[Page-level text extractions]
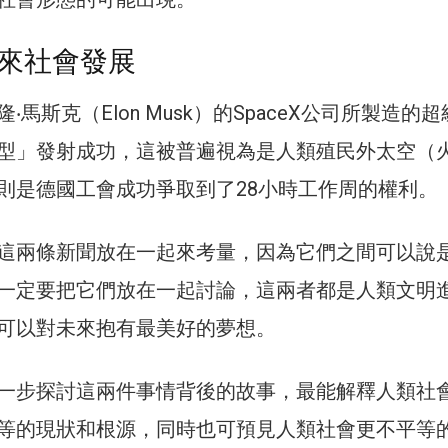
來社會發展
‧馬斯克（Elon Musk）的SpaceX公司所製造的
型」發射成功，這被普遍視為是人類殖民外太空（
則是德國工會成功爭取到了28小時工作周的權利。
這兩條新聞放在一起來考量，因為它們之間可以說
一定要把它們放在一起討論，這兩者都是人類文明
可以對未來抱有最美好的夢想。
一步探討這兩件事情背後的故事，最能解釋人類社
等的現狀和根源，同時也可預見人類社會更不平等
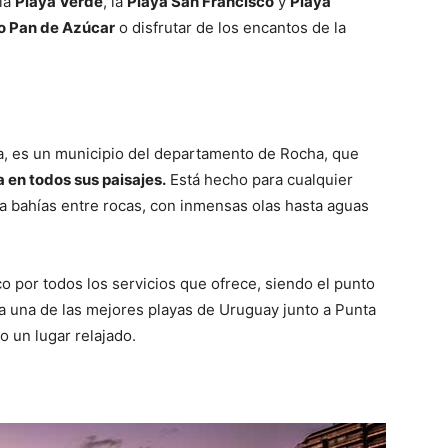
 la
Playa Verde
, la
Playa San Francisco
y
Playa
o Pan de Azúcar
o disfrutar de los encantos de la
, es un municipio del departamento de Rocha, que
a en todos sus paisajes.
Está hecho para cualquier
ta bahías entre rocas, con inmensas olas hasta aguas
ico por todos los servicios que ofrece, siendo el punto
ada una de las mejores playas de Uruguay junto a Punta
 un lugar relajado.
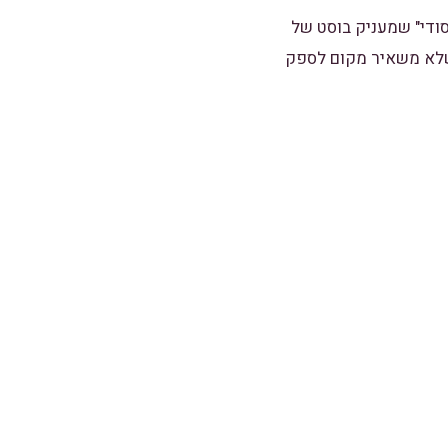
ודי" שמעניק בוסט של
שלא משאיר מקום לספק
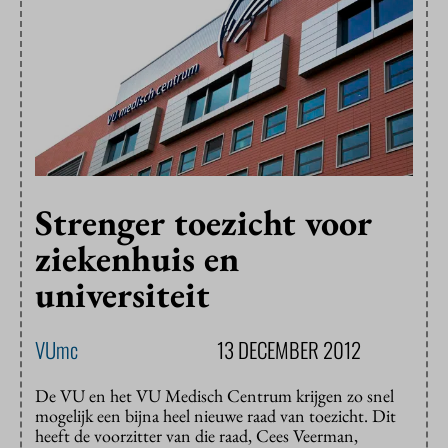
Strenger toezicht voor
ziekenhuis en
universiteit
VUmc
13 DECEMBER 2012
De VU en het VU Medisch Centrum krijgen zo snel
mogelijk een bijna heel nieuwe raad van toezicht. Dit
heeft de voorzitter van die raad, Cees Veerman,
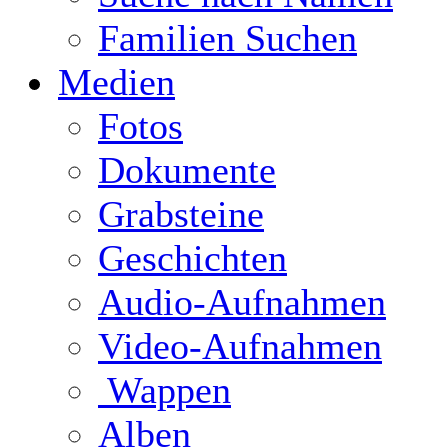
Familien Suchen
Medien
Fotos
Dokumente
Grabsteine
Geschichten
Audio-Aufnahmen
Video-Aufnahmen
Wappen
Alben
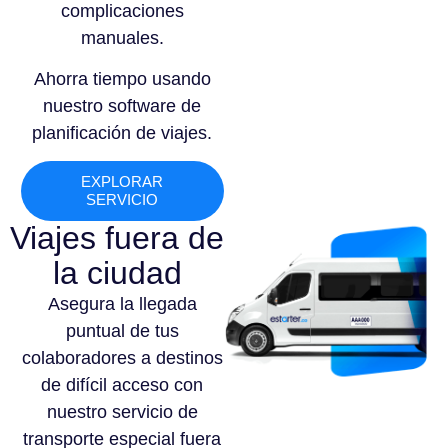
complicaciones
manuales.
Ahorra tiempo usando
nuestro software de
planificación de viajes.
EXPLORAR
SERVICIO
Viajes fuera de
la ciudad
Asegura la llegada
puntual de tus
colaboradores a destinos
de difícil acceso con
nuestro servicio de
transporte especial fuera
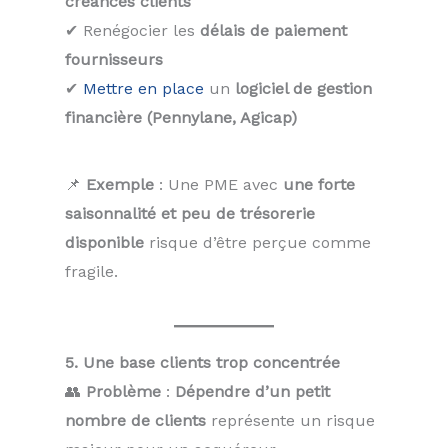
créances clients
✔ Renégocier les
délais de paiement
fournisseurs
✔
Mettre en place
un
logiciel de gestion
financière (Pennylane, Agicap)
📌
Exemple
: Une PME avec
une forte
saisonnalité et peu de trésorerie
disponible
risque d’être perçue comme
fragile.
5. Une base clients trop concentrée
👥
Problème
:
Dépendre d’un petit
nombre de clients
représente un risque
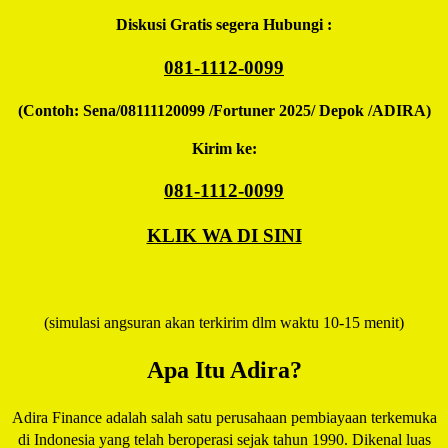
Diskusi Gratis segera Hubungi :
081-1112-0099
(Contoh: Sena/08111120099 /Fortuner 2025/ Depok /ADIRA)
Kirim ke:
081-1112-0099
KLIK WA DI SINI
(simulasi angsuran akan terkirim dlm waktu 10-15 menit)
Apa Itu Adira?
Adira Finance adalah salah satu perusahaan pembiayaan terkemuka
di Indonesia yang telah beroperasi sejak tahun 1990. Dikenal luas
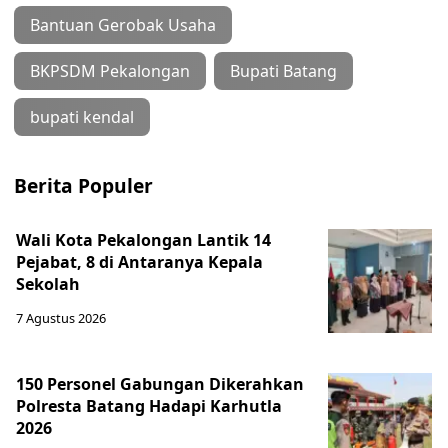
Bantuan Gerobak Usaha
BKPSDM Pekalongan
Bupati Batang
bupati kendal
Berita Populer
Wali Kota Pekalongan Lantik 14
Pejabat, 8 di Antaranya Kepala
Sekolah
7 Agustus 2026
150 Personel Gabungan Dikerahkan
Polresta Batang Hadapi Karhutla
2026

To do -
Show the lines above that include "nuestro".

The answer -
nuestro software de
nuestro servicio de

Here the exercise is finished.